Dampak melemahnya yuan membuat harga produk buatan China menjadi lebih murah, merugikan pesaing asing, dan membuat surplus perdagangan Beijing makin melebar.
Namun ternyata, pelemahan yuan tak hanya akan berdampak ke AS, melainkan Indonesia. Apa saja? Berikut kumparan rangkum:
ADVERTISEMENT
1. Produk China Bisa Banjiri RI
Pengamat Ekonomi dari Economic Action Indonesia (EconAct), Ronny P Sasmita mengatakan anjloknya nilai mata uang Tiongkok bisa menyebabkan produk China banjiri Indonesia. Sebab produk China akan semakin murah dan bisa lebih banyak masuk ke Indonesia.
“Pelemahan yuan terhadap dolar AS dan terhadap mata uang rupiah akan membuat produk-produk besutan China semakin kompetitif karena harga barang-barang dari negeri panda tersebut akan semakin murah,” ujar Ronny saat dihubungi kumparan, Selasa (6/8).
Ia menambahkan, devaluasi yuan memang menjadi senjata China dalam menggenjot ekspor dan mengurangi ketergantungan kepada impor.
“Dengan begitu, maka kemungkinan defisit dagang antara Indonesia dan China akan semakin melebar,” tegas dia.
Ekonom INDEF, Bhima Yudhistira Adhinegara, pun sependapat. Ia menekankan, imbas yang bakal terjadi setelah devaluasi yuan itu adalah merebaknya produk China ke Indonesia.
ADVERTISEMENT
“Produk China yang murah karena devaluasi yuan akan menyerbu Indonesia. membuat defisit perdagangan melebar. Pada tahun 2018 lalu saja impor total dari China naik 27.4 persen dibanding 2017. Nilainya setara USD 45,2 miliar,” ucapnya.
2. Pengaruhi Negara Lain
Menteri Koordinator Bidang Perekonomian, Darmin Nasution, mengatakan dengan nilai tukar yuan yang melemah, maka barang China ke AS akan lebih murah. Sehingga kenaikan tarif bea masuk oleh AS tak akan terlalu berdampak.
"AS mengenakan tarif bea masuk. China enggak usah balas dengan menaikkan lagi tingkat bunga (tarif), yuan saja dilemahkan. Itu urusan mereka lah," kata Darmin di Kantor Menko Perekonomian, Jakarta, Selasa, (6/8).
Darmin belum mau memastikan apakah langkah China melemahkan mata uangnya tersebut akan berdampak pada nilai tukar rupiah. Namun, dia tak menampik jika kondisi tersebut telah mulai berpengaruh terhadap berbagai negara.
ADVERTISEMENT
"Pokoknya buat China barang dia jadi lebih murah dijual ke AS, Jadi ketika dikenakan bea masuk dampaknya enggak besar. Masalahnya ketika yuan melemah itu banyak negara ikut melemah," ujar Darmin.
3. Rupiah Loyo
Melemahnya nilai tukar rupiah selama dua hari terakhir terhadap dolar AS yang menyentuh level Rp 14.300-an dinilai tak lepas oleh pengaruh devaluasi atau penurunan mata uang yuan.
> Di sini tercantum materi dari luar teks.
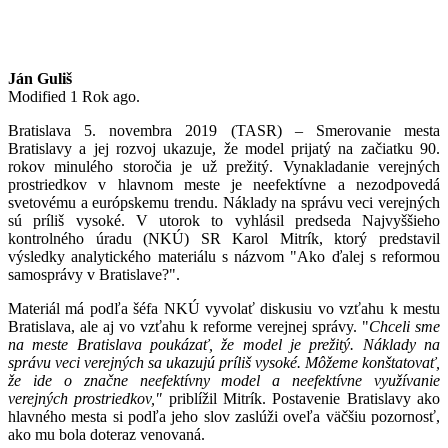
Ján Guliš
Modified 1 Rok ago.
Bratislava 5. novembra 2019 (TASR) – Smerovanie mesta
Bratislavy a jej rozvoj ukazuje, že model prijatý na začiatku 90.
rokov minulého storočia je už prežitý. Vynakladanie verejných
prostriedkov v hlavnom meste je neefektívne a nezodpovedá
svetovému a európskemu trendu. Náklady na správu veci verejných
sú príliš vysoké. V utorok to vyhlásil predseda Najvyššieho
kontrolného úradu (NKÚ) SR Karol Mitrík, ktorý predstavil
výsledky analytického materiálu s názvom "Ako ďalej s reformou
samosprávy v Bratislave?".
Materiál má podľa šéfa NKÚ vyvolať diskusiu vo vzťahu k mestu
Bratislava, ale aj vo vzťahu k reforme verejnej správy. "
Chceli sme
na meste Bratislava poukázať, že model je prežitý. Náklady na
správu veci verejných sa ukazujú príliš vysoké. Môžeme konštatovať,
že ide o značne neefektívny model a neefektívne využívanie
verejných prostriedkov,"
priblížil Mitrík. Postavenie Bratislavy ako
hlavného mesta si podľa jeho slov zaslúži oveľa väčšiu pozornosť,
ako mu bola doteraz venovaná.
Bhima mengamini hal itu. Ia mengatakan, devaluasi yuan yang terdalam selama 11 tahun terakhir ini cukup memberikan dampak.
“Dampak devaluasi yuan menyulut risiko currency war atau perang mata uang antara AS dan China. Sebelumnya AS pernah menuduh China melakukan manipulasi mata uang tahun 1994 dan berdampak negatif ke pasar di Asia,” ujar Bhima.
ADVERTISEMENT
Sementara itu, Ronny berpendapat pelemahan rupiah tak hanya disebabkan devaluasi yuan, melainkan juga kondisi ekonomi global yaitu memanasnya perang dagang antara AS dan China yang terus melakukan perlawanan.
Perang dagang menyebabkan penurunan pada volume perdagangan dunia dan mengakibatkan revisi angka pertumbuhan ekonomi dunia dari berbagai lembaga internasional.
Selain itu, ada pula pengaruh bank sentral AS, The Federal Reserve (The Fed) yang cenderung mengambil kebijakan dovish atau tidak agresif, yakni memangkas suku bunga acuannya.
“Rencana penurunan suku bunga The Fed menandakan bahwa ekonomi Amerika mulai bergerak lagi, ancaman over heat perekonomian Amerika mulai mereda, sehingga sektor riil di AS akan mendapat kemudahan likuiditas dari penurunan suku bunga,” papar dia.